[Start of Attachment]

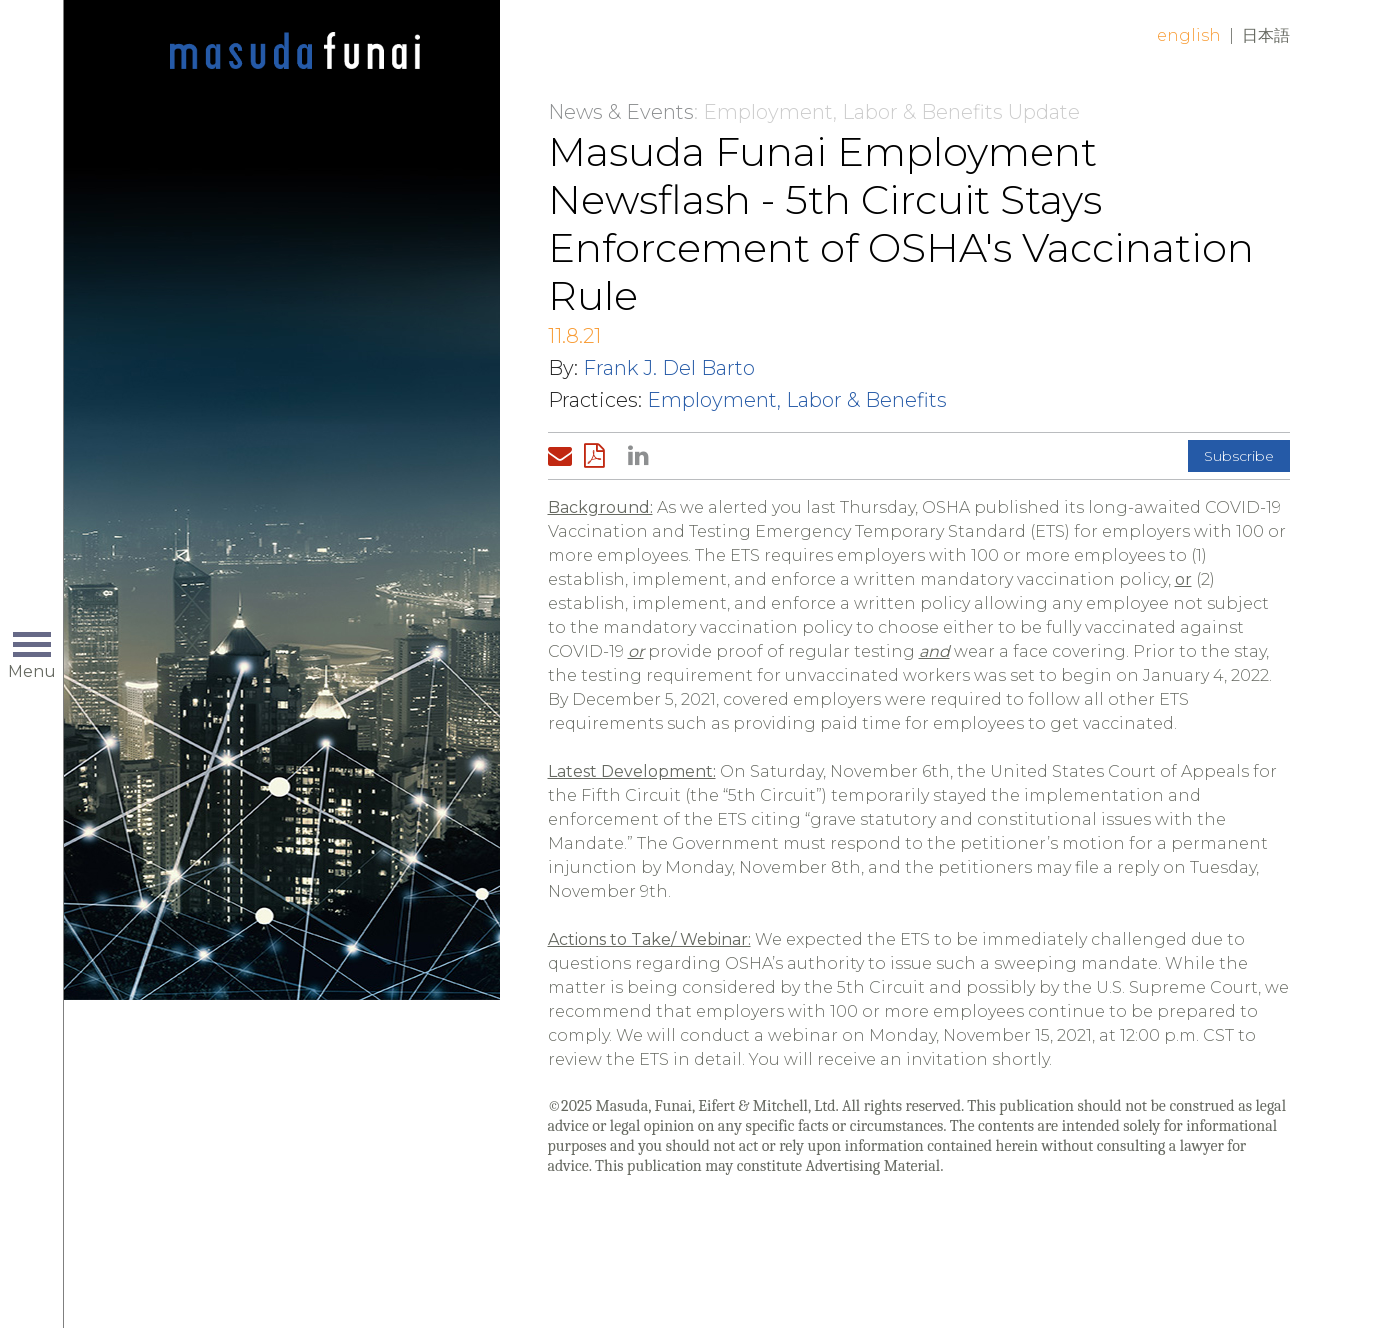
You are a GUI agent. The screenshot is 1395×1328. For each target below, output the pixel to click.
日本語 (1266, 35)
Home (295, 52)
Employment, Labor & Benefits (797, 400)
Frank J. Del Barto (669, 368)
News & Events (621, 112)
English (1189, 35)
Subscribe (1239, 456)
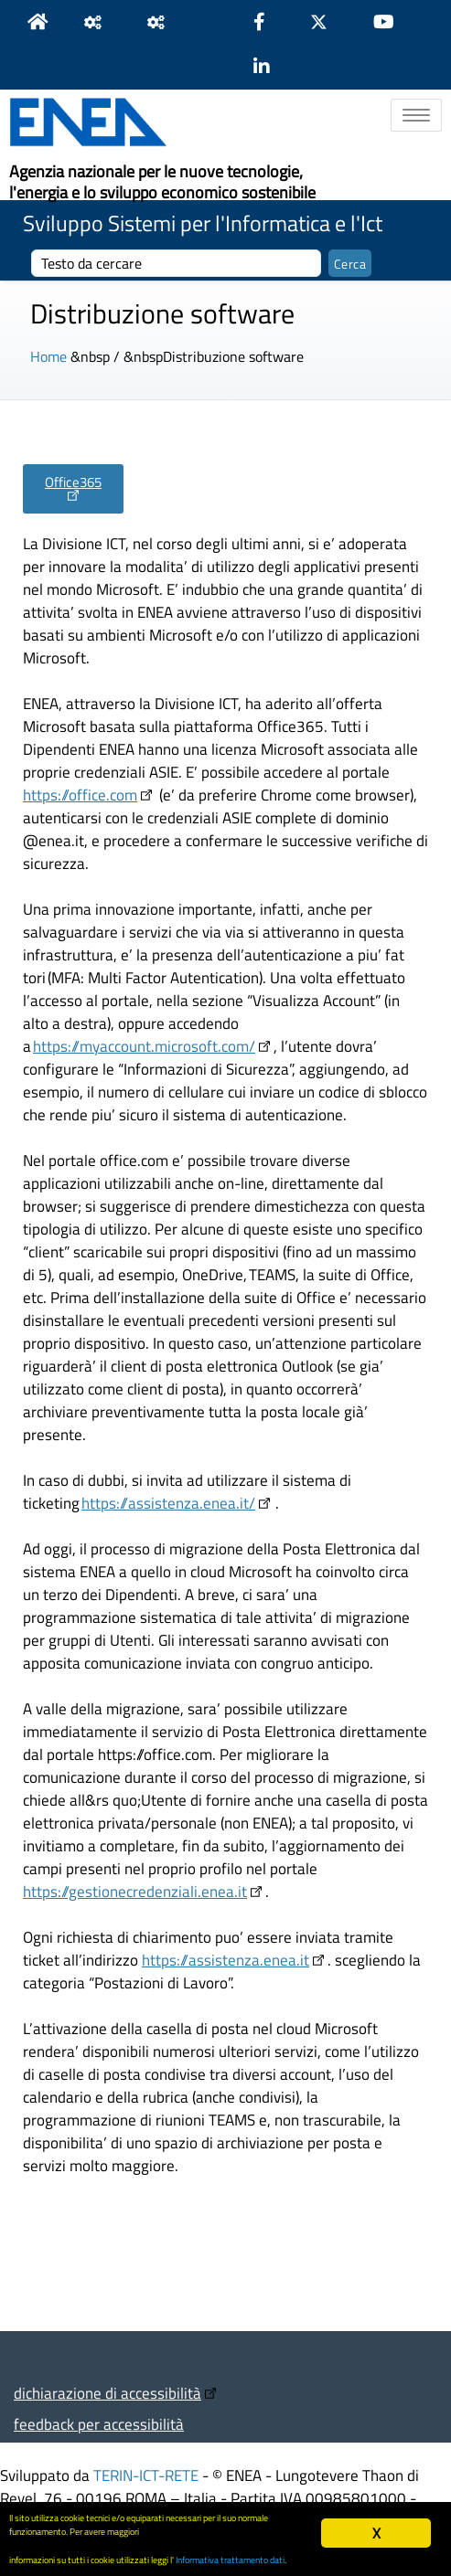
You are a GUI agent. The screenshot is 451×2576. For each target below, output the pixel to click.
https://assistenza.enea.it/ (168, 1502)
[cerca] (176, 263)
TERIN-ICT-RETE (146, 2475)
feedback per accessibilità (99, 2423)
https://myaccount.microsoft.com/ (144, 1045)
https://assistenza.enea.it (225, 1959)
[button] (73, 489)
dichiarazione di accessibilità (107, 2392)
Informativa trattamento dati (230, 2559)
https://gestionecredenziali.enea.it (135, 1891)
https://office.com (80, 794)
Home (48, 356)
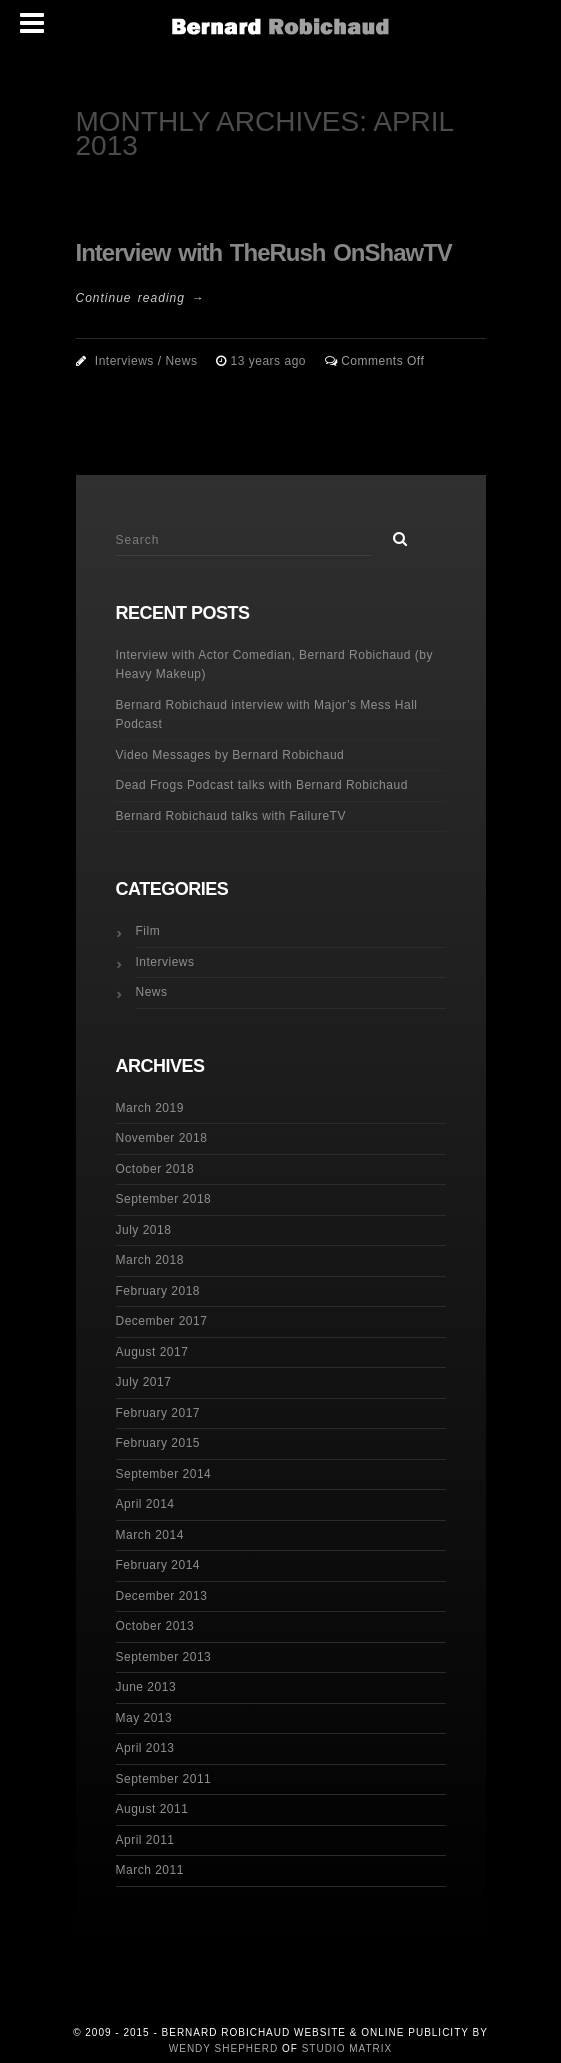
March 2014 (150, 1535)
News (181, 361)
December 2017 (162, 1321)
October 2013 (155, 1626)
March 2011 (150, 1870)
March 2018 (150, 1260)
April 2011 (145, 1840)
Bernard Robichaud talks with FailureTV (231, 816)
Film (148, 931)
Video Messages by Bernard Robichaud (230, 755)
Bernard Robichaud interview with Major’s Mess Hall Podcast (267, 715)
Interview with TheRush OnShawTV (264, 252)
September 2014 (164, 1474)
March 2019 (150, 1108)
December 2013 (162, 1596)
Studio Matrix (347, 2048)
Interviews (124, 361)
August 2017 (152, 1352)
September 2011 (164, 1779)
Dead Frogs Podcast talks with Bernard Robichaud (262, 785)
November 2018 (162, 1138)
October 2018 (155, 1169)
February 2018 (158, 1291)
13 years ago (270, 361)
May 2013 (144, 1718)
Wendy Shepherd (223, 2048)
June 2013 (146, 1687)
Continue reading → (140, 298)
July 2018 (144, 1230)
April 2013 (145, 1748)
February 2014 (158, 1565)
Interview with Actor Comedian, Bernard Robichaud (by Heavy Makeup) (274, 665)
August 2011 (152, 1809)
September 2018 (164, 1199)
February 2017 (158, 1413)
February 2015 (158, 1443)
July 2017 (144, 1382)
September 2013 (164, 1657)
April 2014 (145, 1504)
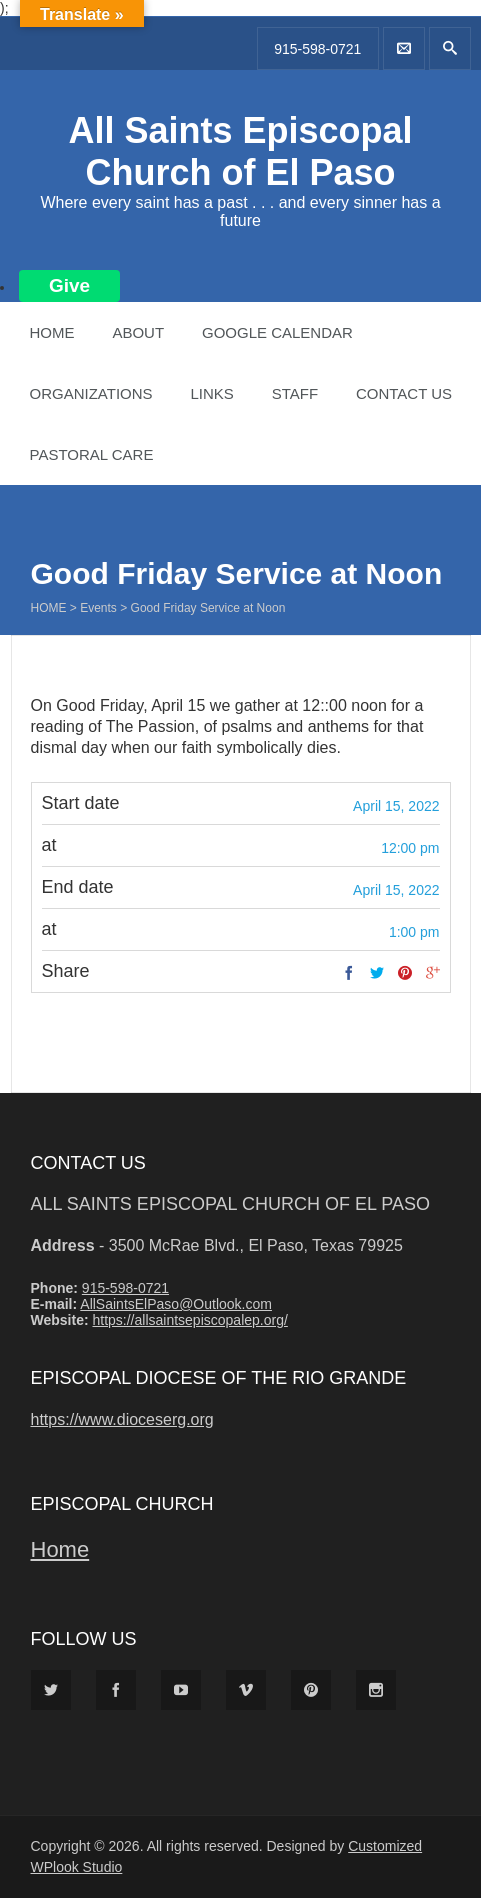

[End of Attachment]

### Task statement
When a line in the records contains the string "below", it counts; state how many lines count, with no other words.

### Task solution
2